Art is definitely not immune from the temptations of ideology, but when approached with a degree of scepticism it can be an effective way to explore the confusion of life in a more nuanced way than other modes of thought: Art being itself a slightly ludicrous activity (both the creation and consumption thereof) is therefore uniquely qualified to give some solace in the face of life’s vicissitudes and confusion. The exhibition you are about to walk through is a collection of thoughts and explorations contained within the (ludicrous) emporium of the Art-World.
This brings us to Emporium: The term has had a few meanings throughout history: In modern times an Emporium refers to a large scale store, especially a massive retail outlet selling a wide variety of goods.

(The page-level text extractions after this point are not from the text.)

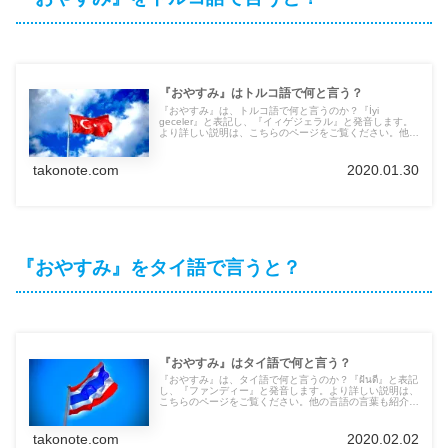
『おやすみ』はトルコ語で何と言う？
『おやすみ』は、トルコ語で何と言うのか？『İyi
geceler』と表記し、『イィゲジェラル』と発音します。
より詳しい説明は、こちらのページをご覧ください。他の
言語の言葉も紹介しています。
takonote.com
2020.01.30
『おやすみ』をタイ語で言うと？
『おやすみ』はタイ語で何と言う？
『おやすみ』は、タイ語で何と言うのか？『ฝันดี』と表記
し、『ファンディー』と発音します。より詳しい説明は、
こちらのページをご覧ください。他の言語の言葉も紹介し
ています。
takonote.com
2020.02.02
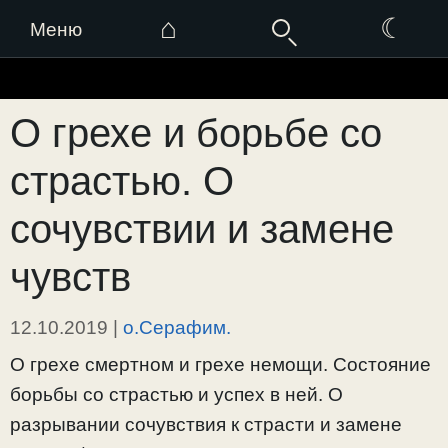
⌂
☾
Меню
Перейти
к
О грехе и борьбе со
содержимому
страстью. О
сочувствии и замене
чувств
12.10.2019
|
о.Серафим.
О грехе смертном и грехе немощи. Состояние
борьбы со страстью и успех в ней. О
разрывании сочувствия к страсти и замене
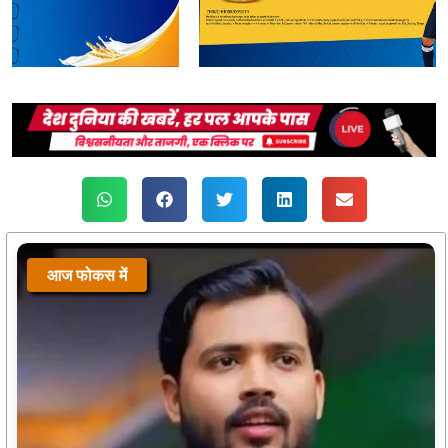
आज फोकस में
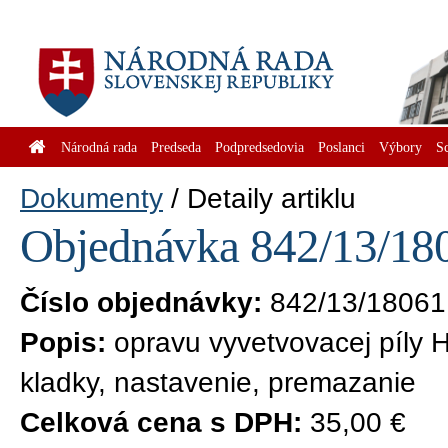
Národná rada
Predseda
Podpredsedovia
Poslanci
Výbory
S
Dokumenty
Detaily artiklu
Objednávka 842/13/180
Číslo objednávky:
842/13/18061
Popis:
opravu vyvetvovacej píly
kladky, nastavenie, premazanie
Celková cena s DPH:
35,00 €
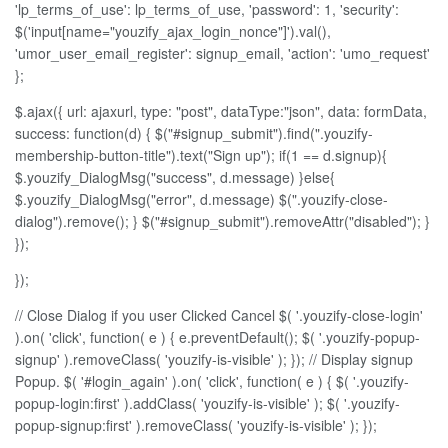
'lp_terms_of_use': lp_terms_of_use, 'password': 1, 'security':
$('input[name="youzify_ajax_login_nonce"]').val(),
'umor_user_email_register': signup_email, 'action': 'umo_request'
};
$.ajax({ url: ajaxurl, type: "post", dataType:"json", data: formData,
success: function(d) { $("#signup_submit").find(".youzify-
membership-button-title").text("Sign up"); if(1 == d.signup){
$.youzify_DialogMsg("success", d.message) }else{
$.youzify_DialogMsg("error", d.message) $(".youzify-close-
dialog").remove(); } $("#signup_submit").removeAttr("disabled"); }
});
});
// Close Dialog if you user Clicked Cancel $( '.youzify-close-login'
).on( 'click', function( e ) { e.preventDefault(); $( '.youzify-popup-
signup' ).removeClass( 'youzify-is-visible' ); }); // Display signup
Popup. $( '#login_again' ).on( 'click', function( e ) { $( '.youzify-
popup-login:first' ).addClass( 'youzify-is-visible' ); $( '.youzify-
popup-signup:first' ).removeClass( 'youzify-is-visible' ); });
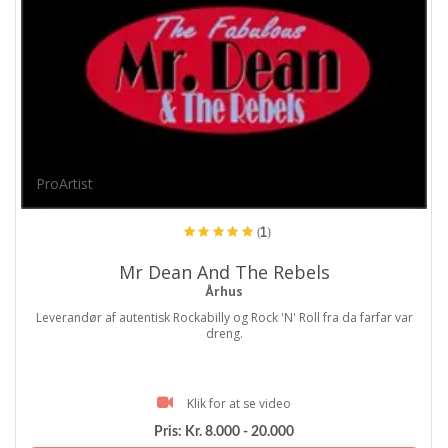
ProArtist
(1)
Mr Dean And The Rebels
Århus
Leverandør af autentisk Rockabilly og Rock 'N' Roll fra da farfar var
dreng.
Klik for at se video
Pris:
Kr. 8.000 - 20.000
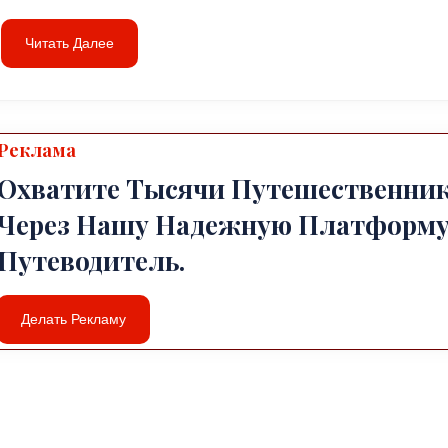
Читать Далее
Реклама
Охватите Тысячи Путешественни
Через Нашу Надежную Платформу
Путеводитель.
Делать Рекламу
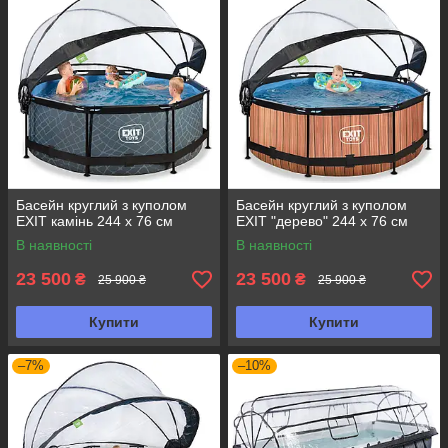
Басейн круглий з куполом
Басейн круглий з куполом
EXIT камінь 244 х 76 см
EXIT "дерево" 244 х 76 см
В наявності
В наявності
23 500
23 500
₴
₴
25 900 ₴
25 900 ₴
Купити
Купити
–7%
–10%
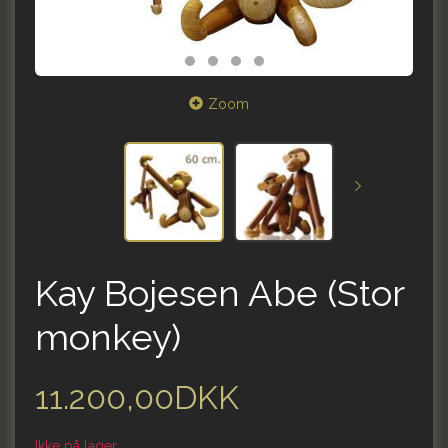
Zoom
Kay Bojesen Abe (Stor
monkey)
11.200,00DKK
Ikke på lager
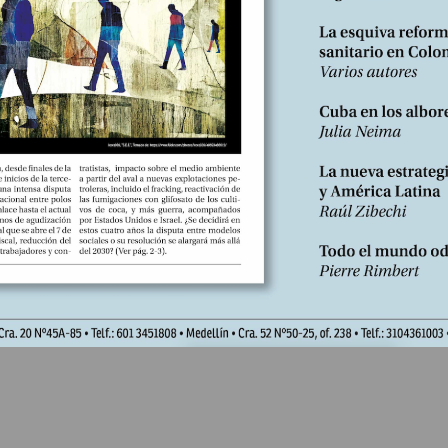
151
 nacidas del pánico. Amenazas a la
la insuficiencia de los medios puestos al servicio de la ley, el gobier
 de urgencia. El recorte de las libertades fundamentales es funcional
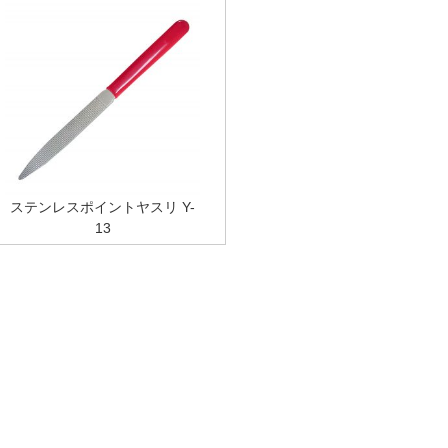
ステンレスポイントヤスリ Y-
13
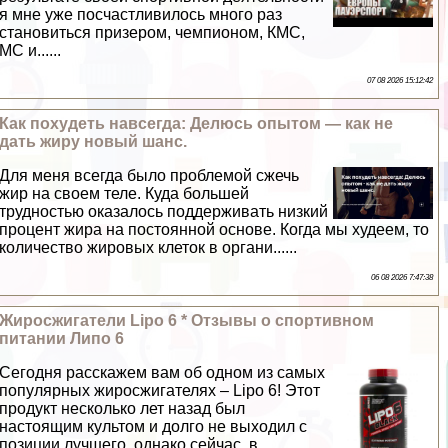
я мне уже посчастливилось много раз
становиться призером, чемпионом, КМС,
МС и......
07 08 2026 15:12:42
Как похудеть навсегда: Делюсь опытом — как не
дать жиру новый шанс.
Для меня всегда было проблемой сжечь
жир на своем теле. Куда большей
трудностью оказалось поддерживать низкий
процент жира на постоянной основе. Когда мы худеем, то
количество жировых клеток в органи......
06 08 2026 7:47:38
Жиросжигатели Lipo 6 * Отзывы о спортивном
питании Липо 6
Сегодня расскажем вам об одном из самых
популярных жиросжигателях – Lipo 6! Этот
продукт несколько лет назад был
настоящим культом и долго не выходил с
позиции лучшего, однако сейчас, в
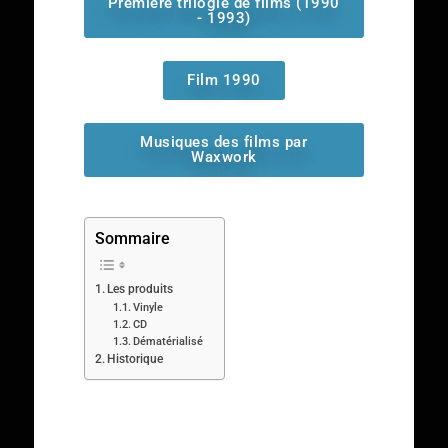
Première trilogie de films (1990
- 1993)
Film 1990
Musiques des films par
Waxwork
Sommaire
Les produits
Vinyle
CD
Dématérialisé
Historique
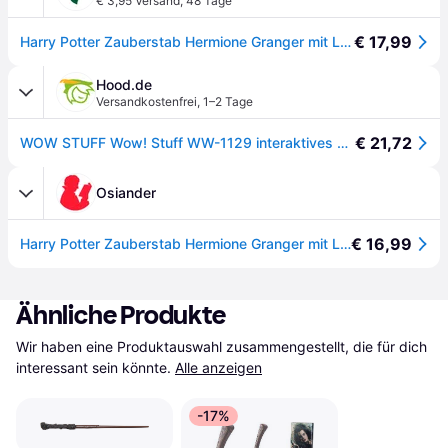
€ 3,95 Versand
,
48 Tage
€ 17,99
Harry Potter Zauberstab Hermione Granger mit LED-Lumos-Spitze, Handbemalt aus Harz, Inklusive App für Lichtzauber & Duelle, ca. 18 cm, batteriebetrieben
Hood.de
Versandkostenfrei
,
1–2 Tage
€ 21,72
WOW STUFF Wow! Stuff WW-1129 interaktives Spielzeug
Osiander
€ 16,99
Harry Potter Zauberstab Hermione Granger mit LED-Lumos-Spitze, Handbemalt aus Harz, Inklusive App für Lichtzauber & Duelle, ca. 18 cm, batteriebetrieben
Ähnliche Produkte
Wir haben eine Produktauswahl zusammengestellt, die für dich 
interessant sein könnte.
Alle anzeigen
-17%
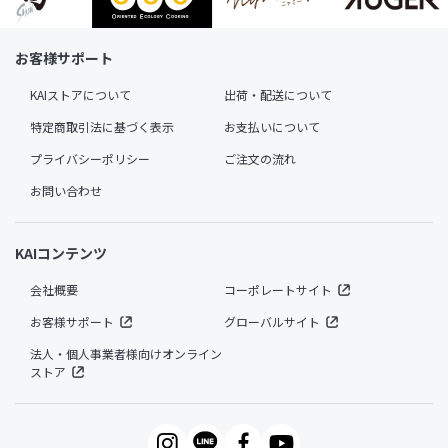
お客様サポート
KAIストアについて
出荷・配送について
特定商取引法に基づく表示
お支払いについて
プライバシーポリシー
ご注文の流れ
お問い合わせ
KAIコンテンツ
会社概要
コーポレートサイト
お客様サポート
グローバルサイト
法人・個人事業者様向けオンライン
ストア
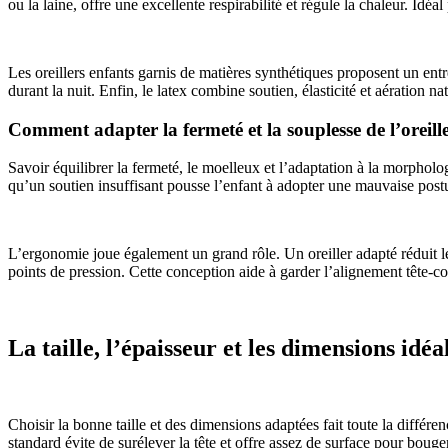
ou la laine, offre une excellente respirabilité et régule la chaleur. Id
Les oreillers enfants garnis de matières synthétiques proposent un entr
durant la nuit. Enfin, le latex combine soutien, élasticité et aération n
Comment adapter la fermeté et la souplesse de l’oreille
Savoir équilibrer la fermeté, le moelleux et l’adaptation à la morpholog
qu’un soutien insuffisant pousse l’enfant à adopter une mauvaise postu
L’ergonomie joue également un grand rôle. Un oreiller adapté réduit l
points de pression. Cette conception aide à garder l’alignement tête-co
La taille, l’épaisseur et les dimensions idé
Choisir la bonne taille et des dimensions adaptées fait toute la diffé
standard évite de surélever la tête et offre assez de surface pour boug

In a sense this is exactly what the modern Art Economy has become – a sprawling global emporium selling an alternative style of life.
In a more archaic sense an emporium refers to a trading post or market of Classical antiquity. Exotic and wondrous items like linen, bitumen, naphtha, frankincense, myrrh and carved stone amulets from Palestine, Canaan and Lebanon were traded and exported in these emporia. Galleries are also marketplaces and purveyors of the exotic: Artworks are strange objects excavated from the mindscapes of diverse individuals. It can therefore be said that the Art-World is a hybrid of the modern day and Ancient Greek emporium: A combination of the banal and transcendent, quotidian and exotic.
There is an element of the absurd, fantastic and slightly ludicrous in all the works that form part of this show. From the tension of mystical and the mundane found in Mine Kleynhans’s sculptural constructions, the naïve escapism and convoluted psychology of David Griessel’s folk art inspired drawings, Sandy Little’s explorations of the complexities of human interactions, Adele Opperman’s multi layered drawings interrogating identity and belonging and Kosie Thiart’s forays into the sublimity of decay. The connecting thread between our works is intuitive and not always logical: We hope that this Emporium of the ludicrous and sublime will surprise, delight or even alter the way you perceive the world. We don’t offer any clear cut propositions and answers, we rather invite the viewer to form their own interpretations of these divergent works and the prism of meanings they collectively create.